Yesterday was Gavin’s birthday, so we enjoyed a few cocktails for happy hour before meeting my parents for dinner at Lobster Bar & Grill. OMG that restaurant! Words cannot describe how delicious and fresh the food was, from the seafood tower of humongous shrimp (that’s about 3 sizes above jumbo), lobster, oysters and ceviche followed by Dover sole, buttery quinoa, sauteed spinach and the most amazing Parmesan truffle fries.
Okay, enough about food. Today I want to talk about what we runners struggle with the most in our training. When runners talk to non-runners about their training, the non-runners’ response usually goes like this: “oh, you must be so disciplined to get up early every morning to do your runs! I could never do that.” We runners chuckle when we hear that, because we know that getting up to run is not the hard part.
Here’s what I think is hard to do as a runner:
Take rest days. Oh boy this one is tough. Runners and athletes in general tend to be perfectionists and performance-oriented people. We’re used to pushing ourselves and we often feel guilty if we spend a day without exercising. Come on, admit it. You have forced yourself to go on a run even though you knew you were sleep deprived, tired, sick or worse, injured? I know I have. Heck, one time I even ran in the middle of a bladder infection. Not smart.

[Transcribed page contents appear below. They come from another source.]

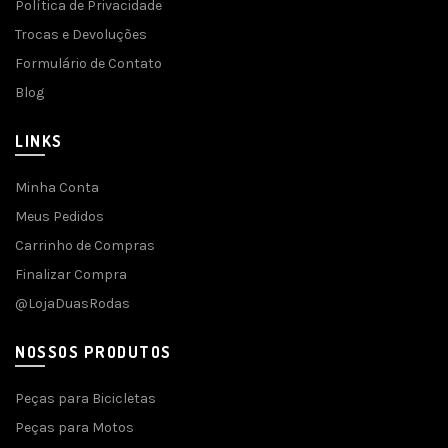
Política de Privacidade
Trocas e Devoluções
Formulário de Contato
Blog
LINKS
Minha Conta
Meus Pedidos
Carrinho de Compras
Finalizar Compra
@LojaDuasRodas
NOSSOS PRODUTOS
Peças para Bicicletas
Peças para Motos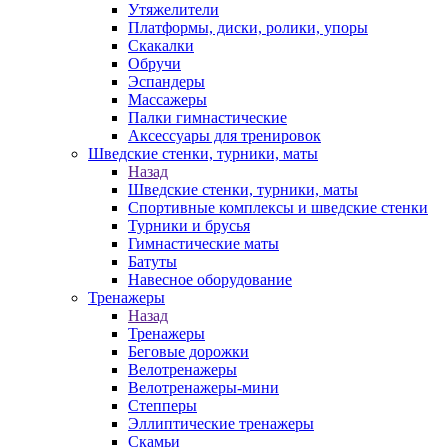
Утяжелители
Платформы, диски, ролики, упоры
Скакалки
Обручи
Эспандеры
Массажеры
Палки гимнастические
Аксессуары для тренировок
Шведские стенки, турники, маты
Назад
Шведские стенки, турники, маты
Спортивные комплексы и шведские стенки
Турники и брусья
Гимнастические маты
Батуты
Навесное оборудование
Тренажеры
Назад
Тренажеры
Беговые дорожки
Велотренажеры
Велотренажеры-мини
Степперы
Эллиптические тренажеры
Скамьи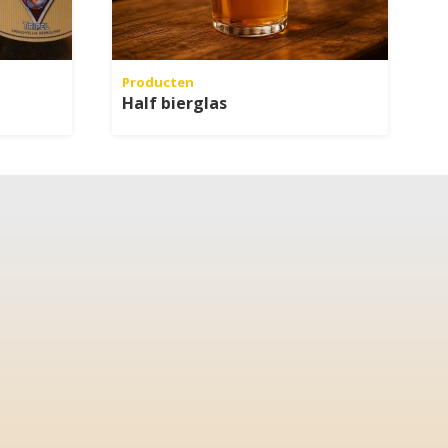
Producten
Half bierglas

But rest is just as important as the runs themselves, if not more. I would even go so far as to say that if you had to choose between skipping a run or a rest day during a week of training, you should probably skip the run. Extra rest days can be beneficial for training and will not derail a training plan. Hal Higdon encourages runners to take an extra rest day as needed over the course of his training plans.
From now on, I think one of my mantras should be: resting IS training!
Run slow. Or slower. I definitely have to practice this one right now. When I started training for races last year, I never put any thought to running slow. I just ran a pace that felt comfortable or fun for me at the time. And I think I ran most of my weekly runs at a pace that may have been too fast. My body could handle it, but now I have to build my endurance back up so running slow is a must if I want to get the miles in.
I remember a podcast from Runner Academy that was about how running slow can help you get faster. By the way, if you’ve never listened to Runner Academy, you have to check it out! Matt Johnson is an awesome host and his guests are super interesting. Matt Fitzgerald, one of my favorite guests on the show, explained the 80/20 principle of training, which says that 80% of your training should be done at a low intensity and 20% should be done at high intensity. He sums up how running at a lower intensity benefits the runner:
How do you become aerobically fitter? By becoming a more efficient runner.
How do you become a more efficient runner? By running more.
How do you get to run more? By running slow.
You’ve probably noticed that yourself. Have you ever decided to take your training down a notch or completed your goal race and then realized that your performance improves temporarily? Once the pressure to run at a certain pace is off, you usually run better and longer.
I highly recommend that you download this podcast if you want to know more about the 80/20 principle of running. I know I have to start making it the basis of my training.
I’m trying to think of other things that we need to do as runners but that we struggle with, but I can’t think of any right now. Fellow runners, what do you struggle with the most?